Accordingly, the court ruled:
”Plaintiff should be permitted, within the limited scope set forth in this order, to explore whether Unum had a conflict of interest, a reasonable basis for its determination, and if other facts were known to Unum at the time it considered plaintiff’s claim. As set forth by the United States Supreme Court in Motor Vehicle Manufacturers Association v. State Farm Mutual Automobile Insurance Co., 463 U.S. 29, 43 (1983), a decision is arbitrary and capricious if the decision-maker ‘entirely failed to consider an important aspect of the problem [or] offered an explanation for its decision that runs counter to the evidence.’ ”
This is a very succinct but important ruling. For too long, insurers have been able to persuade federal judges to mischaracterizing ERISA cases as ”review” proceedings. An example is the 7th Circuit’s ruling in Perlman v. Swiss Bank Corp., 195 F.3d 975, 981-82 (7th Cir. 1999), where the court ruled:
”It follows from the conclusion that review of Unum’s decision is deferential that the district court erred in permitting discovery into Unum’s decision-making. There should not have been any inquiry into the thought processes of Unum’s staff, the training of those who considered Perlman’s claim, and in general who said what to whom within Unum – all of which Perlman was allowed to explore at length by depositions and interrogatories, and on some of which the district judge relied. Deferential review of an administrative decision means review on the administrative record.”
However, as 7th Circuit Judge Richard A. Posner pointed out the following year in Herzberger v. Standard Insurance Co., 205 F.3d 327, 332 (7th Cir. 2000), ERISA claims differ markedly from Social Security cases:
”The Social Security Administration is a public agency that denies benefits only after giving the applicant an opportunity for a full adjudicative hearing before a judicial officer, the administrative law judge. The procedural safeguards thus accorded, designed to assure a full and fair hearing, are missing from determinations by plan administrators.”

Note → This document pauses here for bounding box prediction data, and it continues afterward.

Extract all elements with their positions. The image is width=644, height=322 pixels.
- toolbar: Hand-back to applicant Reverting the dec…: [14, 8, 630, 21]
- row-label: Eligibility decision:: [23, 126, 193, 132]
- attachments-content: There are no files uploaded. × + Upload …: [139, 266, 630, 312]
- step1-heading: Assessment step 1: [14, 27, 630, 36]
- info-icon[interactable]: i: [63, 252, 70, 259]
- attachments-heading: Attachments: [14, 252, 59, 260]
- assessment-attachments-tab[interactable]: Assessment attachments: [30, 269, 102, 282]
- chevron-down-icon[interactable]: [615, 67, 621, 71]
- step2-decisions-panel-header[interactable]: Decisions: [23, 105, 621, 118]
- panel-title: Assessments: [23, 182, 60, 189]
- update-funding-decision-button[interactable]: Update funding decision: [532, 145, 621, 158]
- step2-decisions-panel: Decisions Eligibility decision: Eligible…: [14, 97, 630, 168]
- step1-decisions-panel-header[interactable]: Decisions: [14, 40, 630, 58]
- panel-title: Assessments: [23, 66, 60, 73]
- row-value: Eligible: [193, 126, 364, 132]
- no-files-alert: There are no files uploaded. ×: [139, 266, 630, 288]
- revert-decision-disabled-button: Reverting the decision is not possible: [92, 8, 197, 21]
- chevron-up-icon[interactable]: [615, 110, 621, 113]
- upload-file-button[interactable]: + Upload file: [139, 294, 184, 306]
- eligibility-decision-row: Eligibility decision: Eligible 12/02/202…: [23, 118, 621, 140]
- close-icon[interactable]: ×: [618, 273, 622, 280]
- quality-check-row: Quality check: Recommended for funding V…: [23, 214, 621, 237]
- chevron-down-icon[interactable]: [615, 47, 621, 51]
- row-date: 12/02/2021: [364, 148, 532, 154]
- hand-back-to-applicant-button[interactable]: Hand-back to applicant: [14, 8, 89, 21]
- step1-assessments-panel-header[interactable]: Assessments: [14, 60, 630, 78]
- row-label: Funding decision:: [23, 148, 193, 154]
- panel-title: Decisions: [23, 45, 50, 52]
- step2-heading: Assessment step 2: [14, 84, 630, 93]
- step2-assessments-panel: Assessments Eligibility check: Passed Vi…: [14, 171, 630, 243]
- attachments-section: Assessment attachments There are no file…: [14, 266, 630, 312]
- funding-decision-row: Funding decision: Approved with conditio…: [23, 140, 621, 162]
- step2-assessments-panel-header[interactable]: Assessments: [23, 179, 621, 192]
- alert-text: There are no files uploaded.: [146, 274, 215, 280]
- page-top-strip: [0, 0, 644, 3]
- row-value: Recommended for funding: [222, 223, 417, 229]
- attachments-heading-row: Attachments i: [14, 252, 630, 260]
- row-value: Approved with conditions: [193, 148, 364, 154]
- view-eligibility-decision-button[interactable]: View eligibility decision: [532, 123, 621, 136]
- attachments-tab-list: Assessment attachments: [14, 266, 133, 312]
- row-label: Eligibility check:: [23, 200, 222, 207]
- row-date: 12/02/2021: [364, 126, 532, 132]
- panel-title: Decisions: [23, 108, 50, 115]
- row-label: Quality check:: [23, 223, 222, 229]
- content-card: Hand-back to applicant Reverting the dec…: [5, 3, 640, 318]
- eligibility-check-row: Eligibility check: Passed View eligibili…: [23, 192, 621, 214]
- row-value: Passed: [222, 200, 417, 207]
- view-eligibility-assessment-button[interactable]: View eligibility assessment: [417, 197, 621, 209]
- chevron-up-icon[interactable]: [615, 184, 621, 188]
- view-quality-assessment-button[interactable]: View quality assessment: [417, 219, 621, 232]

Thus, the district court in Fish recognized the error inherent in applying an administrative law paradigm to ERISA claims. Even more important, though, the judge pointed out the fallacy inherent in denying discovery – the plaintiff cannot demonstrate the reasonableness of the insurer’s decision without being able to take discovery. We applaud the court’s interjection of common sense into the resolution of this dispute.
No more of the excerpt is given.